- [Task requirements]: Using the records below, transcribe word for word the stretch from the line that contains "avec passion le" through the line that contains "amphithéâtre climatisé, découvrez", both end lines included, and nothing else.

- [Records for the task]:
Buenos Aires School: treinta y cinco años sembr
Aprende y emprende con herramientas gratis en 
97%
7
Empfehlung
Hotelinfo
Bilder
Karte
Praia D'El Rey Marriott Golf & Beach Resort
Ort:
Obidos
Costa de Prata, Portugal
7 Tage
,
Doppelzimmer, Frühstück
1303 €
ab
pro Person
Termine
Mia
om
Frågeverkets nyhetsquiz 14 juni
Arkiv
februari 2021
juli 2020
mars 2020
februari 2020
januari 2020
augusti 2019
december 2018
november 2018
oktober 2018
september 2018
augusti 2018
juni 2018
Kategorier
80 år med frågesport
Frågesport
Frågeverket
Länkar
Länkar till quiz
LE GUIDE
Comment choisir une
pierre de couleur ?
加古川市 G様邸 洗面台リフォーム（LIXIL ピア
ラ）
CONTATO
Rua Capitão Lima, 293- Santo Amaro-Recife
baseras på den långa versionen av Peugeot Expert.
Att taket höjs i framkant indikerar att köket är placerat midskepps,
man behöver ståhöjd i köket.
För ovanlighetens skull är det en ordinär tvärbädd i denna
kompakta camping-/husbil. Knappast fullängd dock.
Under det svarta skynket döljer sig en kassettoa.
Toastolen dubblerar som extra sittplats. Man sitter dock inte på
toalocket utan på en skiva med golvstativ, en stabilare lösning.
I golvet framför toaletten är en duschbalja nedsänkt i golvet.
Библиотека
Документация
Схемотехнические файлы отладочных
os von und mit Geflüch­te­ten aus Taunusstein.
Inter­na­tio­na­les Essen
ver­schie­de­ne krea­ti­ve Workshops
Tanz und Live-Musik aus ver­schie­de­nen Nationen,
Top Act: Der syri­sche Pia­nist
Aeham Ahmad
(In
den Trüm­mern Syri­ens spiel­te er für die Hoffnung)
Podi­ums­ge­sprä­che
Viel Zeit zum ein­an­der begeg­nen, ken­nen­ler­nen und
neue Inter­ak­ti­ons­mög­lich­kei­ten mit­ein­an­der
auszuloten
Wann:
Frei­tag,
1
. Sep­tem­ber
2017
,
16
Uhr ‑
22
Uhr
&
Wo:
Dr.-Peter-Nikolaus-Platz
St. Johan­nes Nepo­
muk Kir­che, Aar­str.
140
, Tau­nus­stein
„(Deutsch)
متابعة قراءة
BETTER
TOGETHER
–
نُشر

--

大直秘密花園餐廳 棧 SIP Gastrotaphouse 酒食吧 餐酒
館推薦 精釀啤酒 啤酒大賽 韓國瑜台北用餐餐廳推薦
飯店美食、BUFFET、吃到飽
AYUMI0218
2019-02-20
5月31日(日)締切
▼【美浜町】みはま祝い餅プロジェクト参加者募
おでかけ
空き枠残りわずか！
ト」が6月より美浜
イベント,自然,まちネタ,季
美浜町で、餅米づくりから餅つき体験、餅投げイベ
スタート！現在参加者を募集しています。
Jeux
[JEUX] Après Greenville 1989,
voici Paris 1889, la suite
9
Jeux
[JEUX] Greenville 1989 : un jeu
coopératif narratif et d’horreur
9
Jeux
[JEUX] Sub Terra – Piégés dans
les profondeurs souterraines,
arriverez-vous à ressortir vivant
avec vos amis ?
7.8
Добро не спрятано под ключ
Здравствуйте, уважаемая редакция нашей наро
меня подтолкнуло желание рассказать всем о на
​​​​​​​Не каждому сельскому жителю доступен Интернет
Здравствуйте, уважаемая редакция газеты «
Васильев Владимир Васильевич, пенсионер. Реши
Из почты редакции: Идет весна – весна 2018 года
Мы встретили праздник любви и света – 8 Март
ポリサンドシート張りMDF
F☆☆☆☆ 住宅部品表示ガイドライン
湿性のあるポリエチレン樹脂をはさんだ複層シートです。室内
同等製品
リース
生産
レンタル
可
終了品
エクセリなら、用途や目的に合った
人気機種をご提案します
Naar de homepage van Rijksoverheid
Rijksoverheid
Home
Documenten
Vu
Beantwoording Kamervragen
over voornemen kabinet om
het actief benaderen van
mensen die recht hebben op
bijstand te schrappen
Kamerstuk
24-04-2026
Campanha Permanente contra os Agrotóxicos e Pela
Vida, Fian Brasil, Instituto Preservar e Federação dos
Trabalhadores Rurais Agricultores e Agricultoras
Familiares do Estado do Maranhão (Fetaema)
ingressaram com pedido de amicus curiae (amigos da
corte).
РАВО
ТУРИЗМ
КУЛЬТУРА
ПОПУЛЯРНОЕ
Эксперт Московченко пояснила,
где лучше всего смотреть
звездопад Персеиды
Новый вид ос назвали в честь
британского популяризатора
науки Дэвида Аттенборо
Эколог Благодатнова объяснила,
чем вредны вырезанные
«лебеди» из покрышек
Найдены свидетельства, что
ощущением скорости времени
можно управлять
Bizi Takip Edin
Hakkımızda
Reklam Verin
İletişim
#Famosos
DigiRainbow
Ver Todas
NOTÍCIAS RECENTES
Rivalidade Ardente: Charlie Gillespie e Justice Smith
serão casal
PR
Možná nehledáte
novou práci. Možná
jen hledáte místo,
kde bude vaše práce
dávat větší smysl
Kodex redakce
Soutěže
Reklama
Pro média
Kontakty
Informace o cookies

==

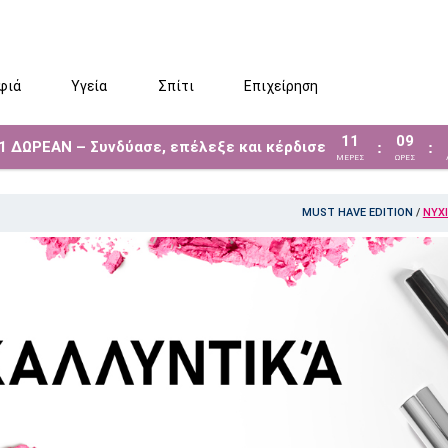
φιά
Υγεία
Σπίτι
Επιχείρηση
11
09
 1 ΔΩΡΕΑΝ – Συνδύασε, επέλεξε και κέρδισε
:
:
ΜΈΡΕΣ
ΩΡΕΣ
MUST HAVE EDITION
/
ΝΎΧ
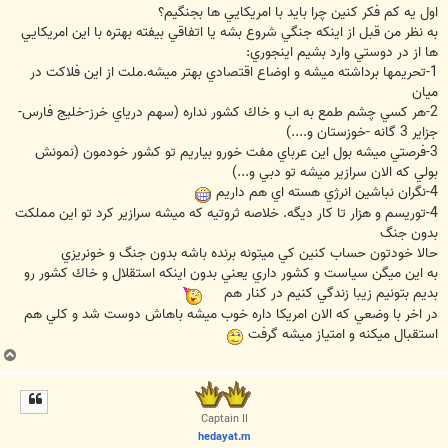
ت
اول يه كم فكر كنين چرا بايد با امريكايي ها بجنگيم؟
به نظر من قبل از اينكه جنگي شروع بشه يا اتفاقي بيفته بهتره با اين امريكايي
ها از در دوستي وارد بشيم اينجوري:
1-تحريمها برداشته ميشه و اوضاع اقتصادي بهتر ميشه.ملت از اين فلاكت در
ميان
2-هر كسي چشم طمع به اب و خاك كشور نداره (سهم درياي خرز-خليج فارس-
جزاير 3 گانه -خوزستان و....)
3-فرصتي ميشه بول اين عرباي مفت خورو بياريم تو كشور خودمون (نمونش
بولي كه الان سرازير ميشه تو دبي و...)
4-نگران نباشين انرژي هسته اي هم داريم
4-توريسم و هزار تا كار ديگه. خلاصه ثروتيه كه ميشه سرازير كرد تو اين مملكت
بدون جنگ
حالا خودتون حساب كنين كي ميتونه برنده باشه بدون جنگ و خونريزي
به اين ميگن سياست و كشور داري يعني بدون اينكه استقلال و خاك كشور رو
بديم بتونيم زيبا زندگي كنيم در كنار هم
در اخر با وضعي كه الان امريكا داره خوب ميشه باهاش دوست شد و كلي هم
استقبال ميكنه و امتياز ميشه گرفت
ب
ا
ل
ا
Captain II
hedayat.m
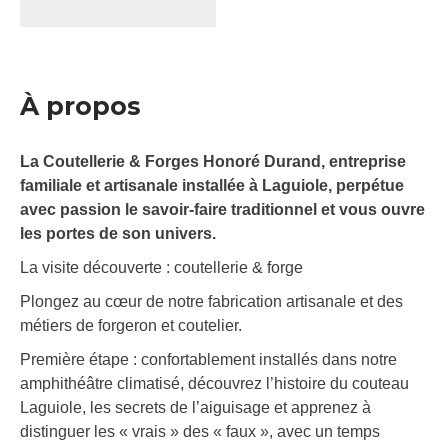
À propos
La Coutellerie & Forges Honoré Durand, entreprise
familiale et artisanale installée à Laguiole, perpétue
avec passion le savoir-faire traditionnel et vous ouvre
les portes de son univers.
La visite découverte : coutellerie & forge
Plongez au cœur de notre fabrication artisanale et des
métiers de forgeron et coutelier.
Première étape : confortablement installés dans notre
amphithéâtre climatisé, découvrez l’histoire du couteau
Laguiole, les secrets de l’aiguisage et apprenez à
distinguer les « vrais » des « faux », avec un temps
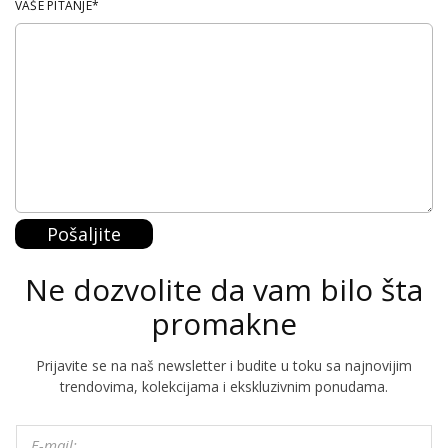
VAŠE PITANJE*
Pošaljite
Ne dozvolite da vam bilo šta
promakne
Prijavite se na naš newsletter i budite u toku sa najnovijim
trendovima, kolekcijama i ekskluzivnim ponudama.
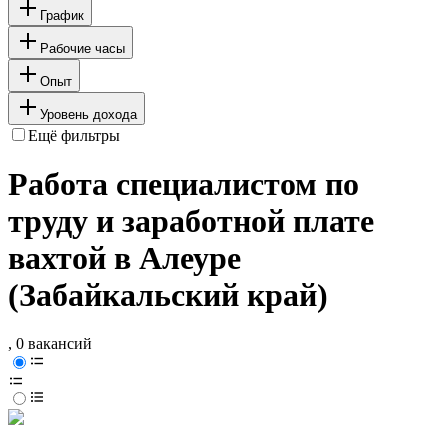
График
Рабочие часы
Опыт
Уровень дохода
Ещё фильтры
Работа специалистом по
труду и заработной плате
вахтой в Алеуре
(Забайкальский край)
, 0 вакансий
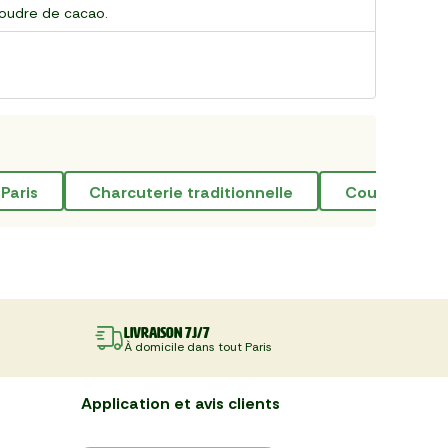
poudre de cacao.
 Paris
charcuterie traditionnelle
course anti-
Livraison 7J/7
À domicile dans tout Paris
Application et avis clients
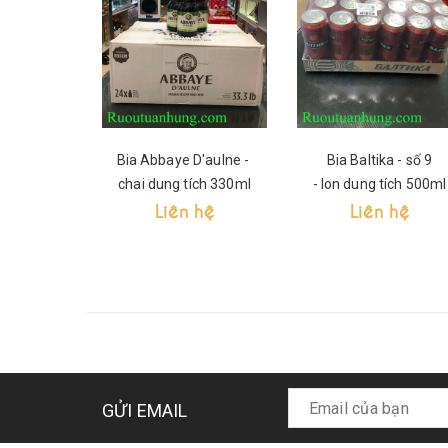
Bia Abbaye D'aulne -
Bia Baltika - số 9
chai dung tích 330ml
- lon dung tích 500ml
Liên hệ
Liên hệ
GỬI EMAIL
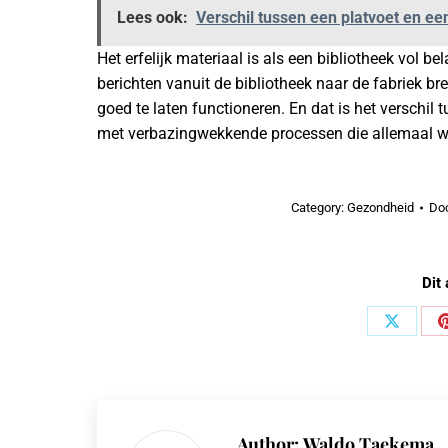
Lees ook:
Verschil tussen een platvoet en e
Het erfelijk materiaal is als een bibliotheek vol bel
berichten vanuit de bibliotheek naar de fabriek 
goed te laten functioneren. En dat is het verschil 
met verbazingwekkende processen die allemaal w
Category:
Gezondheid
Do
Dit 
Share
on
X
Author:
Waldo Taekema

- [Exercise answer]:
avec passion le savoir-faire traditionnel et vous ouvre
les portes de son univers.
La visite découverte : coutellerie & forge
Plongez au cœur de notre fabrication artisanale et des
métiers de forgeron et coutelier.
Première étape : confortablement installés dans notre
amphithéâtre climatisé, découvrez l’histoire du couteau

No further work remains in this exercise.